In deciding how best to allocate our scarce economic resources, many argue that there is a trade-off between equity and efficiency. As Greg Mankiw puts it in his now standard Principles of Microeconomics textbook:
Another trade-off society faces is between efficiency and equality. Efficiency means that society is getting the maximum benefits from its scarce resources. Equality means that those benefits are distributed uniformly among society's members...When government policies are designed, these two goals often conflict...In other words, when the government tries to cut the economic pie into more equal slices, the pie gets smaller.
Or as Winston Churchill put it:
The inherent vice of capitalism is the unequal sharing of the blessings. The inherent blessing of socialism is the equal sharing of misery.
I agree with Mankiw, to an extent. That was the point of my example at the beginning of this post, given the goal of maximizing the size of the economic pie, a policy which aims at equity creates incentives inconsistent with the goal. There is a way to reallocate the scarce resources (in that case the employees) to better achieve the goal of maximizing donations. Conditional on a given goal, we can define an allocation as efficient or not efficient and evaluate that based on objective/observable outcomes.
But what is missing from this discussion and what is implicitly assumed in Mankiw's definition of efficiency is that everyone is OK with the goal of maximizing the size of the economic pie. Efficiency does not imply the goal of maximizing total economic productivity; to the contrary, maximizing total economic productivity is the subjective goal to which the objective definition of efficiency is being applied.

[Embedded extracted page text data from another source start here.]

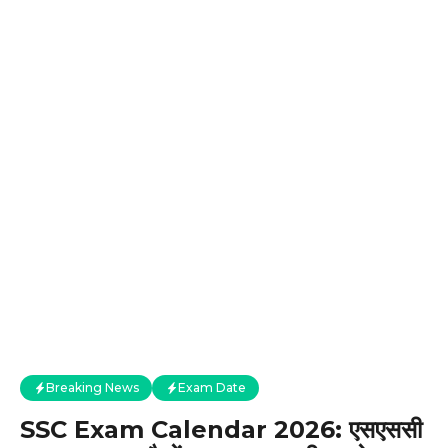
Breaking News
Exam Date
SSC Exam Calendar 2026: एसएससी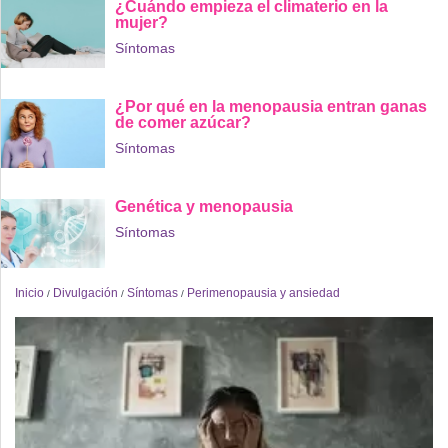
¿Cuándo empieza el climaterio en la
mujer?
Síntomas
¿Por qué en la menopausia entran ganas
de comer azúcar?
Síntomas
Genética y menopausia
Síntomas
Inicio
Divulgación
Síntomas
Perimenopausia y ansiedad
/
/
/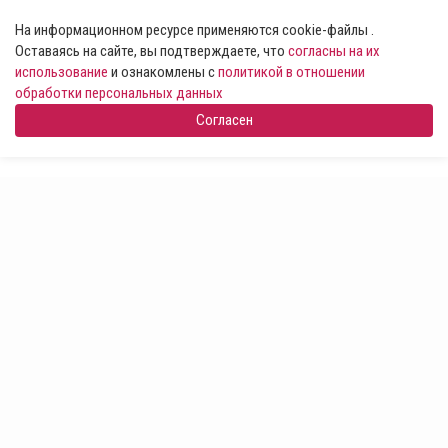
На информационном ресурсе применяются cookie-файлы .
Оставаясь на сайте, вы подтверждаете, что
согласны на их
использование
и ознакомлены с
политикой в отношении
обработки персональных данных
Согласен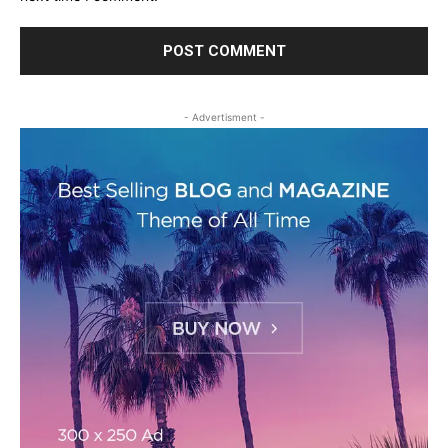
- Advertisment -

This distinction is important because it is often assumed that there is a one-to-one correspondence between total economic productivity and total societal well-being or happiness. Therefore to improve societal well-being, concerns of equity must be thrown away since total economic productivity can only be maximized through efficiency. Hence the trade-off. But what if there is not a one-to-one correspondence between happiness and total economic productivity? Does that render the concept of efficiency--and consequently economics--useless?

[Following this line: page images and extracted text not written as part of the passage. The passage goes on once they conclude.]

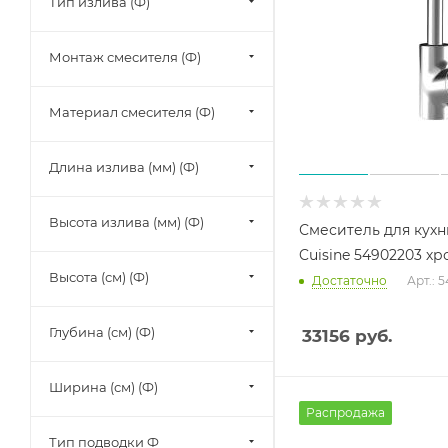
Тип излива (Ф)
Монтаж смесителя (Ф)
Материал смесителя (Ф)
Длина излива (мм) (Ф)
Высота излива (мм) (Ф)
Смеситель для кухн
Cuisine 54902203 хр
Высота (см) (Ф)
Достаточно
Арт.: 
Глубина (см) (Ф)
33156
руб.
Ширина (см) (Ф)
Распродажа
Тип подводки Ф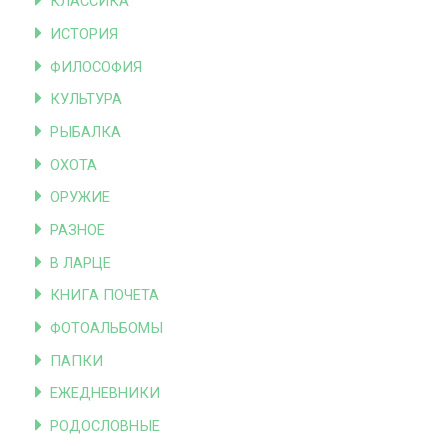
КЛАССИКА
ИСТОРИЯ
ФИЛОСОФИЯ
КУЛЬТУРА
РЫБАЛКА
ОХОТА
ОРУЖИЕ
РАЗНОЕ
В ЛАРЦЕ
КНИГА ПОЧЕТА
ФОТОАЛЬБОМЫ
ПАПКИ
ЕЖЕДНЕВНИКИ
РОДОСЛОВНЫЕ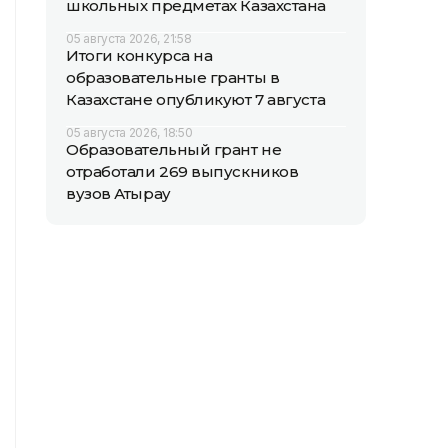
школьных предметах Казахстана
05 августа 2026, 21:58
Итоги конкурса на
образовательные гранты в
Казахстане опубликуют 7 августа
05 августа 2026, 18:50
Образовательный грант не
отработали 269 выпускников
вузов Атырау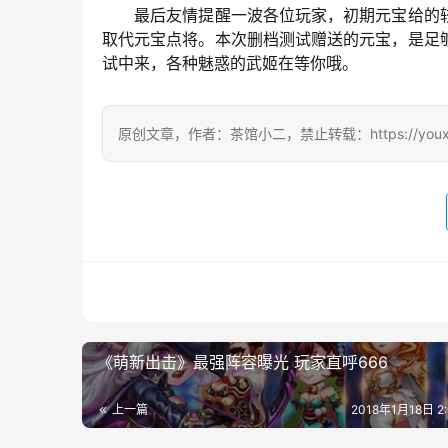
　　最后友情提醒一波各位玩家，初期元宝给的
取代元宝点将。本次删档测试赠送的元宝，是足
试中来，各种魅惑的武姬在等你哦。
原创文章，作者：茶馆小二，禁止转载：https://youxichag
《萌新出击》最强阵容曝光 玩家直呼666
上一篇
2018年1月18日 2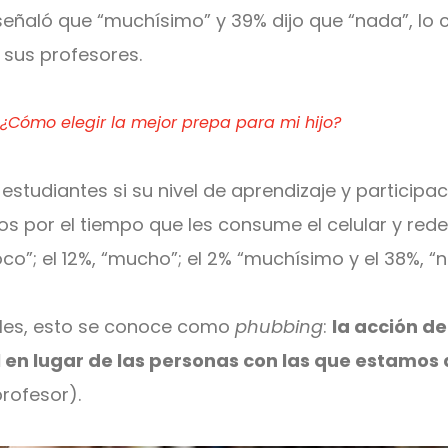
eñaló que “muchísimo” y 39% dijo que “nada”, lo 
 sus profesores.
:
¿Cómo elegir la mejor prepa para mi hijo?
 estudiantes si su nivel de aprendizaje y participa
os por el tiempo que les consume el celular y rede
o”; el 12%, “mucho”; el 2% “muchísimo y el 38%, “n
ales, esto se conoce como
phubbing
:
la acción de
l en lugar de las personas con las que estam
profesor).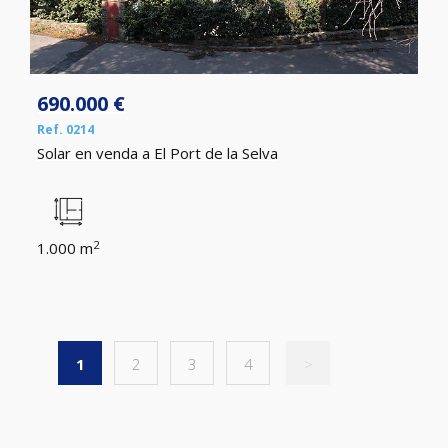
690.000 €
Ref. 0214
Solar en venda a El Port de la Selva
2
1.000 m
1
2
3
4
>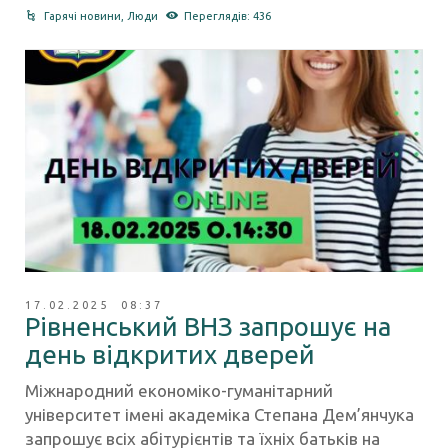
Гарячі новини
,
Люди
Переглядів: 436
17.02.2025 08:37
Рівненський ВНЗ запрошує на
день відкритих дверей
Міжнародний економіко-гуманітарний
університет імені академіка Степана Дем’янчука
запрошує всіх абітурієнтів та їхніх батьків на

Quite the contrary and this is where some of the critics of economics overreact when they see Mankiw-like definitions of efficiency. Efficiency is usually defined with the underlying subjective goal of maximizing total productivity. But what if society values equality? That is, what if total productivity is only part of what determines well-being and people actually care about making sure others are looked after--at least minimally. Then we can't be efficient right? According to the definition of efficiency above, that's right. There is no way to efficiently achieve the goal of maximizing total economic productivity if our goal is to maximize something else.
The trade-off that is typically discussed between equity and efficiency is really a trade-off between equity and total economic productivity. The logical problem comes in assuming that total economic productivity and total well-being are synonymous. But what if part of our societal goal is some concept of equity? Can we still achieve it efficiently? I'm pretty sure. Efficiency doesn't have to be predicated on the particular goal of maximizing total economic productivity. So with that, I offer the following definition of efficiency:
Efficiency is achieving a particular social goal using the least amount of society's resources as possible.
That social goal may be total economic productivity, or it may be any one of a million other distributions of social well being. No matter the goal, economics provides a valuable set of tools for understanding how to achieve those goals using the least amount of society's resources--and thereby freeing those resources for other uses (or nonuses).
With that said, I will reveal my hand. I believe maximizing total productivity is the best goal. I fully recognize that this is a subjective stance. But conditional on that, well-functioning markets are the best way of achieving that goal and imposing equity concerns up front lessens the incentive to achieve the maximum productivity. That is Mankiw's point. There are after-the-fact ways to transfer wealth that don't distort the incentives created by well-functioning markets.
Make the pie big first. Then slice it.